If you enjoy making your own wine, why not get competitive? An amateur wine competition has been an integral part of the American Wine Society (AWS) national conference for almost as long as the Society has existed. However, you must be an AWS member to participate. Membership to AWS is open to any interested wine enthusiast, professional wine maker, amateur wine maker, grape grower, or curious novice. It costs anywhere from $30 to $52 a year, depending on if you join before or after July and whether you want a full year's subscription to the publication. There are lots of membership benefits, such as participation in local, regional and national events, receiving the Quarterly American Wine Society Journal and Quarterly AWS Newsletter, technical manuals, bulletins, videos, and vintage charts among other privileges. The competition has become a great opportunity for AWS home winemakers to showcase their creations and have them judged by their peers. In a two-tiered system of judging, hundreds of wines in dozens of categories are evaluated. Medals and other honors are awarded to makers of wines deemed worthy. The winemaking event also provides a learning opportunity for AWS members wanting to know more about evaluating wines. They may participate in judging sessions by observing the process, and by tasting and rating the wines for their own education.

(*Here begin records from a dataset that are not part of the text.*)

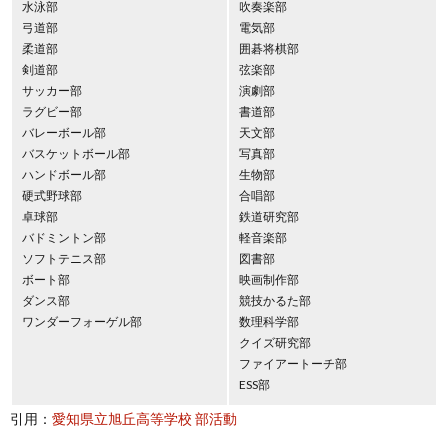
水泳部
吹奏楽部
弓道部
電気部
柔道部
囲碁将棋部
剣道部
弦楽部
サッカー部
演劇部
ラグビー部
書道部
バレーボール部
天文部
バスケットボール部
写真部
ハンドボール部
生物部
硬式野球部
合唱部
卓球部
鉄道研究部
バドミントン部
軽音楽部
ソフトテニス部
図書部
ボート部
映画制作部
ダンス部
競技かるた部
ワンダーフォーゲル部
数理科学部
クイズ研究部
ファイアートーチ部
ESS部
引用：
愛知県立旭丘高等学校 部活動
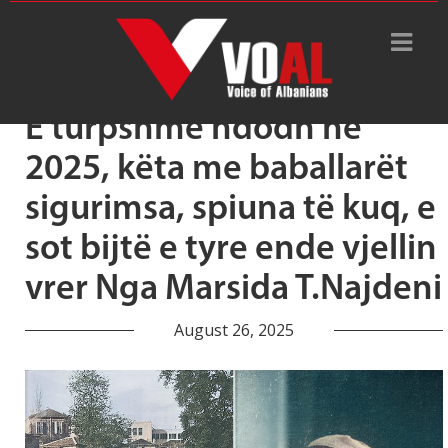
Tag Archive: DRITAN HILA
E turpshme ndodh ne
2025, këta me baballarët
sigurimsa, spiuna të kuq, e
sot bijtë e tyre ende vjellin
vrer Nga Marsida T.Najdeni
August 26, 2025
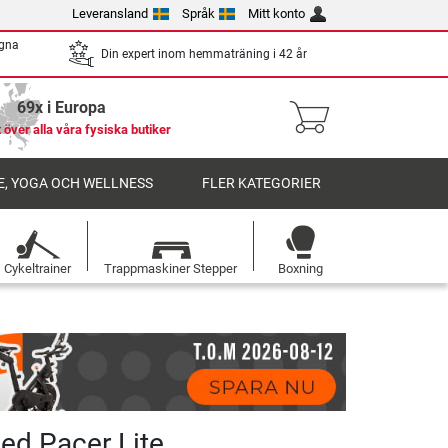
Leveransland
Språk
Mitt konto
egna
Din expert inom hemmaträning i 42 år
69x i Europa
 över alla våra fysiska butiker
, YOGA OCH WELLNESS
FLER KATEGORIER
Cykeltrainer
Trappmaskiner Stepper
Boxning
ed Pacer Lite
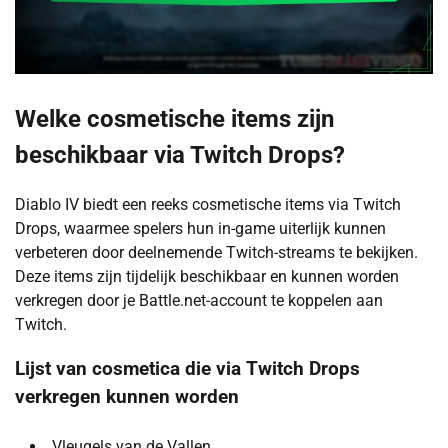
Welke cosmetische items zijn
beschikbaar via Twitch Drops?
Diablo IV biedt een reeks cosmetische items via Twitch
Drops, waarmee spelers hun in-game uiterlijk kunnen
verbeteren door deelnemende Twitch-streams te bekijken.
Deze items zijn tijdelijk beschikbaar en kunnen worden
verkregen door je Battle.net-account te koppelen aan
Twitch.
Lijst van cosmetica die via Twitch Drops
verkregen kunnen worden
Vleugels van de Vallen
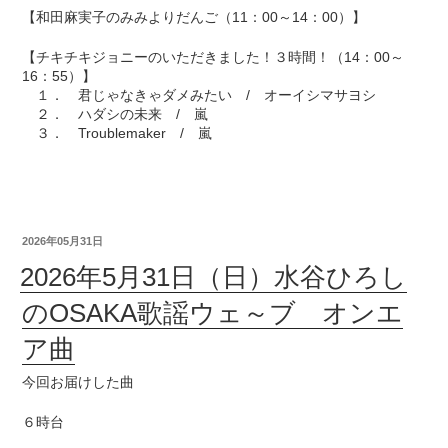
【和田麻実子のみみよりだんご（11：00～14：00）】
【チキチキジョニーのいただきました！３時間！（14：00～
16：55）】
１． 君じゃなきゃダメみたい / オーイシマサヨシ
２． ハダシの未来 / 嵐
３． Troublemaker / 嵐
2026年05月31日
2026年5月31日（日）水谷ひろし
のOSAKA歌謡ウェ～ブ オンエ
ア曲
今回お届けした曲
６時台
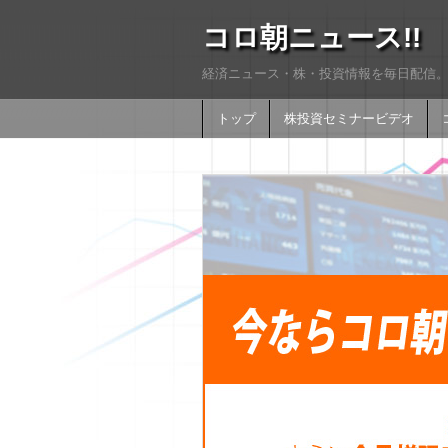
コロ朝ニュース!!
経済ニュース・株・投資情報を毎日配信。
トップ
株投資セミナービデオ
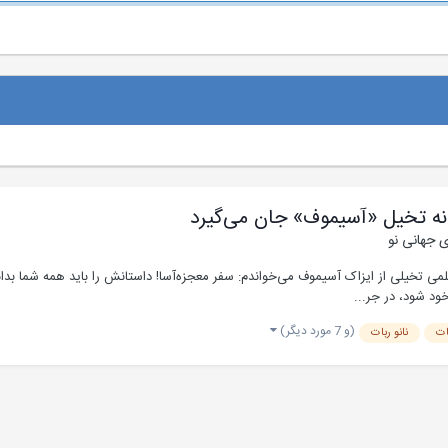
ونه تخیل «آسیموف» جان می‌گیرد
ی جهانی نو
ستان گرم سال ۶۳، یکی از کتاب‌های علمی تخیلی از ایزاک آسیموف می‌خواندم: سفر معجزه‌آسا! داستانش را با
ود شود، در جر...
(و 7 مورد دیگر)
ات
نانو ربات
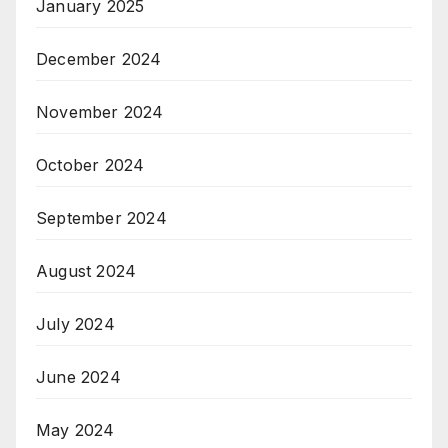
January 2025
December 2024
November 2024
October 2024
September 2024
August 2024
July 2024
June 2024
May 2024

Now that you've made your own wine, you'll want to make wine labels to finish the job. Here's what you'll need: Assuming you'll want to create several labels at once instead of making them one at a time by hand (each 6-gallon batch of wine produces around 30 bottles), here are the items that you'll need to make your own wine labels: 1. Computer 2. Printer (do you want color or black and white labels?) 3. Plain/gummed paper or label stock 4. Software that supports graphics and labels (Microsoft Word, Microsoft Publisher, Print Shop, FileMaker Pro, Microsoft Access, Microsoft Excel) 5. Scissors or paper cutter 6. Scanner (to add chosen art or photos onto your label) 7. Digital camera Don't forget to prevent your ink from running. After you print your wine labels and allow the ink to dry, spray a waterproof coating on the labels before cutting or separating the labels, then apply the labels to the bottle.